● **INPUT DATA**
------------------------------------------------------------------------
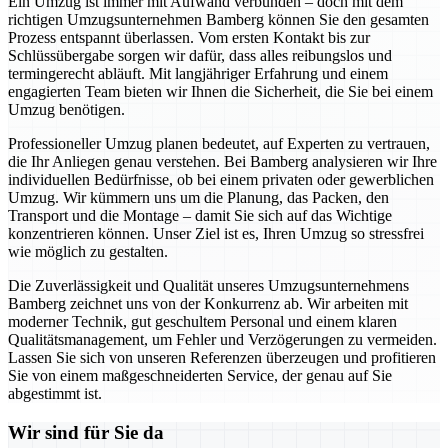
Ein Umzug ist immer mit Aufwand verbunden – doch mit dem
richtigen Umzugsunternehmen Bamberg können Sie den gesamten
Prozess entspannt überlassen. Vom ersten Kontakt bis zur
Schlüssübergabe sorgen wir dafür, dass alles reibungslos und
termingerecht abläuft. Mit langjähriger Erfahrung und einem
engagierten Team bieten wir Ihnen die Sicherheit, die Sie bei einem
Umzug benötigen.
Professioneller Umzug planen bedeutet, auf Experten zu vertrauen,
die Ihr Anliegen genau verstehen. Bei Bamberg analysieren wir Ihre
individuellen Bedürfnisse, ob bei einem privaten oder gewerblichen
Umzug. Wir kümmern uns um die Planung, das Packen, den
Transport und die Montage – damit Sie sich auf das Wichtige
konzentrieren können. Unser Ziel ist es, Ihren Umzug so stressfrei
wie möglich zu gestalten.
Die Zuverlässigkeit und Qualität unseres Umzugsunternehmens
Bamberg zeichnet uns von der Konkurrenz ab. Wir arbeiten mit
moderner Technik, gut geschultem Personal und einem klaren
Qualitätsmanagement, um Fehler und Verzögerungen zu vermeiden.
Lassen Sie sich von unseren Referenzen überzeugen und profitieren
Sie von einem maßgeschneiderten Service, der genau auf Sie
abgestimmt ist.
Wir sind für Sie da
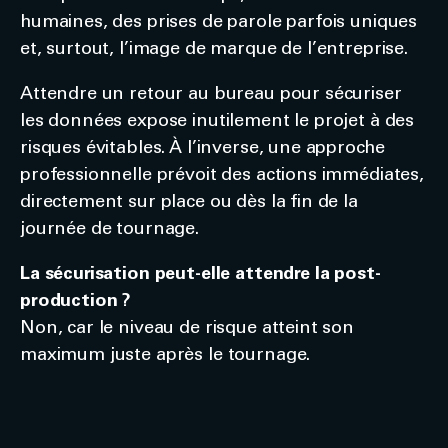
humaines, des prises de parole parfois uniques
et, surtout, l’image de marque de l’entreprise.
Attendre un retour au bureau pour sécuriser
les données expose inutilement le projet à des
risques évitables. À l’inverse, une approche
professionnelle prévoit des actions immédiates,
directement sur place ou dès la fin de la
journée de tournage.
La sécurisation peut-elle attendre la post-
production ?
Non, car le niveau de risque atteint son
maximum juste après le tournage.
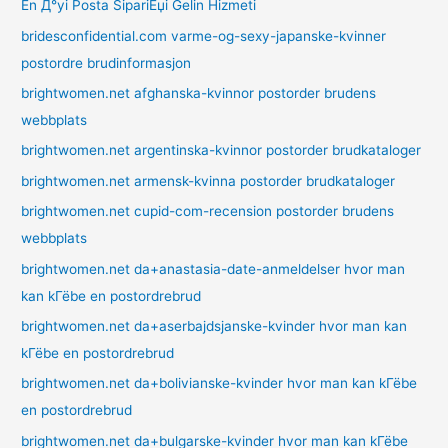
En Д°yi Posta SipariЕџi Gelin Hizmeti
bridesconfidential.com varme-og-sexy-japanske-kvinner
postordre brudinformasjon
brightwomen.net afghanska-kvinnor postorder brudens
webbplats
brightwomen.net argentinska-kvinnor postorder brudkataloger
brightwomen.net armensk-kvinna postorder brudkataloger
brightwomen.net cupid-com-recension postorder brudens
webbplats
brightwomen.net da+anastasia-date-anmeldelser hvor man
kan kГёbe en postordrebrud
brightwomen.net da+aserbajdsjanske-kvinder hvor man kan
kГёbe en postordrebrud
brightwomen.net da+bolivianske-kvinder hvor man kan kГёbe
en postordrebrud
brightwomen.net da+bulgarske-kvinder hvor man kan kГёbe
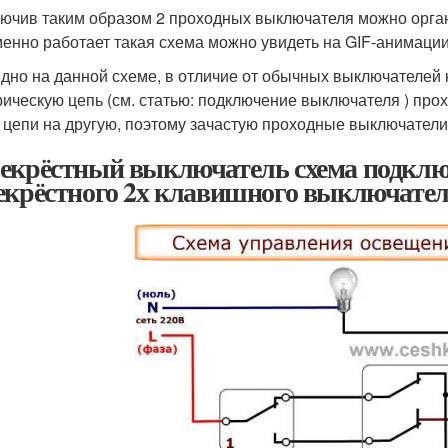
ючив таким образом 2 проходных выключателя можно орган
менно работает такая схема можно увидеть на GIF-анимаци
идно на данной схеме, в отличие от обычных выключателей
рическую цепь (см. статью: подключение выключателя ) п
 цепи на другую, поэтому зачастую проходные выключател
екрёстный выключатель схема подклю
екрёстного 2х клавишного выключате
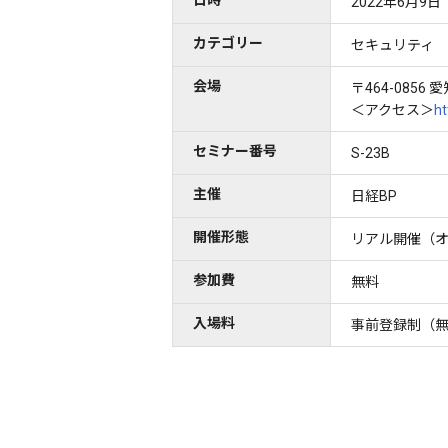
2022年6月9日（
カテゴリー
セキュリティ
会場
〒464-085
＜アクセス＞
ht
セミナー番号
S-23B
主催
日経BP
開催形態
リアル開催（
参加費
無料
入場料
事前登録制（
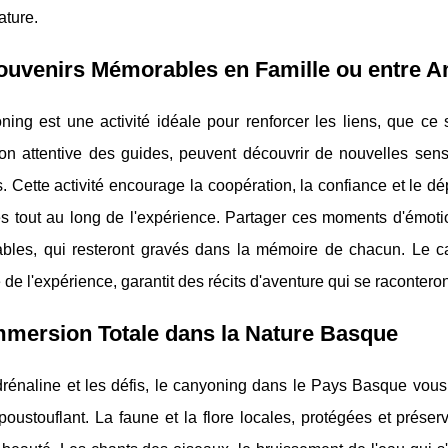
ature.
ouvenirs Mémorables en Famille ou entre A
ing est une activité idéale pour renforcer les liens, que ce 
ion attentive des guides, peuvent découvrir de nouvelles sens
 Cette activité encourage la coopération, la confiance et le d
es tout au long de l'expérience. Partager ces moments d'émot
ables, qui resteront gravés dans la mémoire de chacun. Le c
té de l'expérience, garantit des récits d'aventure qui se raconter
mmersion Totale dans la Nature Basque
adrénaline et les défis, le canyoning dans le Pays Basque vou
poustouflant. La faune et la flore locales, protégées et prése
------------------------------------------------------------------------
● **WHAT THIS TASK INVOLVES**
Reproduce the whole listing verbatim. Pictures stay out of the copy.

● **SOLVED EXERCISE**
Ein Umzug ist immer mit Aufwand verbunden – doch mit dem
richtigen Umzugsunternehmen Bamberg können Sie den gesamten
Prozess entspannt überlassen. Vom ersten Kontakt bis zur
Schlüssübergabe sorgen wir dafür, dass alles reibungslos und
termingerecht abläuft. Mit langjähriger Erfahrung und einem
engagierten Team bieten wir Ihnen die Sicherheit, die Sie bei einem
Umzug benötigen.
Professioneller Umzug planen bedeutet, auf Experten zu vertrauen,
die Ihr Anliegen genau verstehen. Bei Bamberg analysieren wir Ihre
individuellen Bedürfnisse, ob bei einem privaten oder gewerblichen
Umzug. Wir kümmern uns um die Planung, das Packen, den
Transport und die Montage – damit Sie sich auf das Wichtige
konzentrieren können. Unser Ziel ist es, Ihren Umzug so stressfrei
wie möglich zu gestalten.
Die Zuverlässigkeit und Qualität unseres Umzugsunternehmens
Bamberg zeichnet uns von der Konkurrenz ab. Wir arbeiten mit
moderner Technik, gut geschultem Personal und einem klaren
Qualitätsmanagement, um Fehler und Verzögerungen zu vermeiden.
Lassen Sie sich von unseren Referenzen überzeugen und profitieren
Sie von einem maßgeschneiderten Service, der genau auf Sie
abgestimmt ist.
Wir sind für Sie da
humaines, des prises de parole parfois uniques
et, surtout, l’image de marque de l’entreprise.
Attendre un retour au bureau pour sécuriser
les données expose inutilement le projet à des
risques évitables. À l’inverse, une approche
professionnelle prévoit des actions immédiates,
directement sur place ou dès la fin de la
journée de tournage.
La sécurisation peut-elle attendre la post-
production ?
Non, car le niveau de risque atteint son
maximum juste après le tournage.
En Д°yi Posta SipariЕџi Gelin Hizmeti
bridesconfidential.com varme-og-sexy-japanske-kvinner
postordre brudinformasjon
brightwomen.net afghanska-kvinnor postorder brudens
webbplats
brightwomen.net argentinska-kvinnor postorder brudkataloger
brightwomen.net armensk-kvinna postorder brudkataloger
brightwomen.net cupid-com-recension postorder brudens
webbplats
brightwomen.net da+anastasia-date-anmeldelser hvor man
kan kГёbe en postordrebrud
brightwomen.net da+aserbajdsjanske-kvinder hvor man kan
kГёbe en postordrebrud
brightwomen.net da+bolivianske-kvinder hvor man kan kГёbe
en postordrebrud
brightwomen.net da+bulgarske-kvinder hvor man kan kГёbe
ючив таким образом 2 проходных выключателя можно орган
менно работает такая схема можно увидеть на GIF-анимаци
идно на данной схеме, в отличие от обычных выключателей
рическую цепь (см. статью: подключение выключателя ) п
 цепи на другую, поэтому зачастую проходные выключател
екрёстный выключатель схема подклю
екрёстного 2х клавишного выключате
2022年6月9日（
カテゴリー
セキュリティ
会場
〒464-085
＜アクセス＞
ht
セミナー番号
S-23B
主催
日経BP
開催形態
リアル開催（
参加費
無料
入場料
事前登録制（
ature.
ouvenirs Mémorables en Famille ou entre A
ing est une activité idéale pour renforcer les liens, que ce 
ion attentive des guides, peuvent découvrir de nouvelles sens
 Cette activité encourage la coopération, la confiance et le d
es tout au long de l'expérience. Partager ces moments d'émot
ables, qui resteront gravés dans la mémoire de chacun. Le c
té de l'expérience, garantit des récits d'aventure qui se raconter
mmersion Totale dans la Nature Basque
adrénaline et les défis, le canyoning dans le Pays Basque vou
poustouflant. La faune et la flore locales, protégées et prése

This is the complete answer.